Why your Azure costs explode with realtime reporting
“The costs for our data pipeline are a multiple of what we budgeted.”
That was the message during an escalation meeting at a manufacturing company where we manage the Azure data platform. The cause? The data platform had been set up as a lift-and-shift of the existing on-premise architecture. That works for a daily batch, but not for near-realtime reporting. On-premise architectures run on local storage where I/O is virtually free. In the cloud, you pay for every read and write operation. With I/O-intensive workloads like frequent data processing, those costs add up fast.
How it went wrong
The architecture was a classic lift-and-shift: the on-premise data processing was moved to Azure virtually unchanged. Data from Business Central flowed via BC2ADLS to a Fabric Lakehouse, was processed through Synapse pipelines, and consumed by a BI tool for management reporting. For a daily batch, this worked fine.

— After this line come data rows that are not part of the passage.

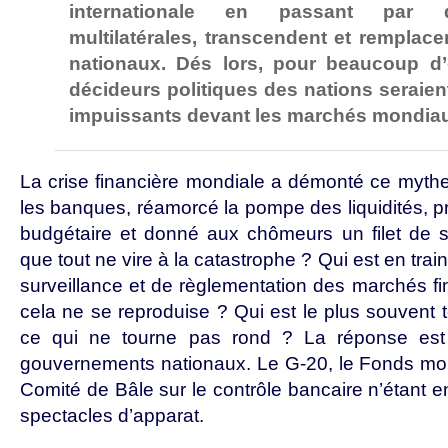
internationale en passant par de
multilatérales, transcendent et remplacen
nationaux. Dés lors, pour beaucoup d’
décideurs politiques des nations seraien
impuissants devant les marchés mondia
La crise financière mondiale a démonté ce mythe.
les banques, réamorcé la pompe des liquidités, pri
budgétaire et donné aux chômeurs un filet de s
que tout ne vire à la catastrophe ? Qui est en train
surveillance et de règlementation des marchés fin
cela ne se reproduise ? Qui est le plus souvent 
ce qui ne tourne pas rond ? La réponse est
gouvernements nationaux. Le G-20, le Fonds monét
Comité de Bâle sur le contrôle bancaire n’étant 
spectacles d’apparat.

But when the business needed three operational reports with data refreshed every few minutes, the model broke. An architecture that was no problem on-premise (local disk I/O is practically free) became a cost driver in the cloud. The same pipeline now had to run 96 times per day instead of once. And the data volume turned out to be far more than expected: not 8 tables via an OData feed as originally planned, but 100+ tables via BC2ADLS. Each run meant thousands of read and write operations, and in the cloud you pay for every single one.
Where the costs come from
With Synapse and Fabric, you pay for compute capacity and I/O. A lift-and-shift doesn’t account for this: on-premise, I/O runs on local disks with no meter running, but in the cloud every operation counts. The Fabric capacity that was perfectly adequate for a daily batch was exhausted within a week when we moved toward realtime. Scaling up was necessary just to keep things running.
The costs sit in three layers:
- I/O intensity: each pipeline run reads and writes large amounts of data. What was invisible on-premise is a direct cost driver in the cloud. At 96 runs per day instead of 1, that adds up fast.
- Fabric capacity: capacity units are shared across all workloads. More I/O processing = more capacity needed = higher SKU.
- Data volume: 100+ tables contain significantly more data than the original 8. More data = longer processing time = more I/O = more capacity consumption.
What we did
First: remove the panic with hard data. We analyzed the Synapse tables, Azure cost analysis, and pipeline runs, then wrote a briefing with two versions: a technical one and one for management.
Then we dissected the data flow. Of the 100+ tables being processed every run, only about 15 were actually needed for the operational reports. The rest was analytical data that could stay on a daily schedule. By separating those two streams (frequent for the critical tables, daily for the rest), the I/O volume per run dropped dramatically. On top of that, we implemented technical optimizations in the processing layer that cut cycle time in half.
The lesson
Realtime reporting is always technically possible. The question is what it costs and whether the business case justifies it. A lift-and-shift of an on-premise architecture to the cloud works for simple batch workloads, but with I/O-intensive scenarios like near-realtime processing, costs spiral out of control.
Three things you can do:
- Calculate before you start. Not just compute costs, but also the data volume flowing through the pipeline. Ask your BI vendor exactly which tables they need.
- Separate operational and analytical data streams. One pipeline for everything is simple but expensive. Two optimized routes are cheaper and more reliable.
- Monitor from day one. We now actively monitor row counts per table and processing times. We get automatic alerts when anomalies occur, before the invoice arrives.
The cloud promises scalability. But a lift-and-shift without rearchitecting your data platform doesn’t deliver scalability, just a higher bill.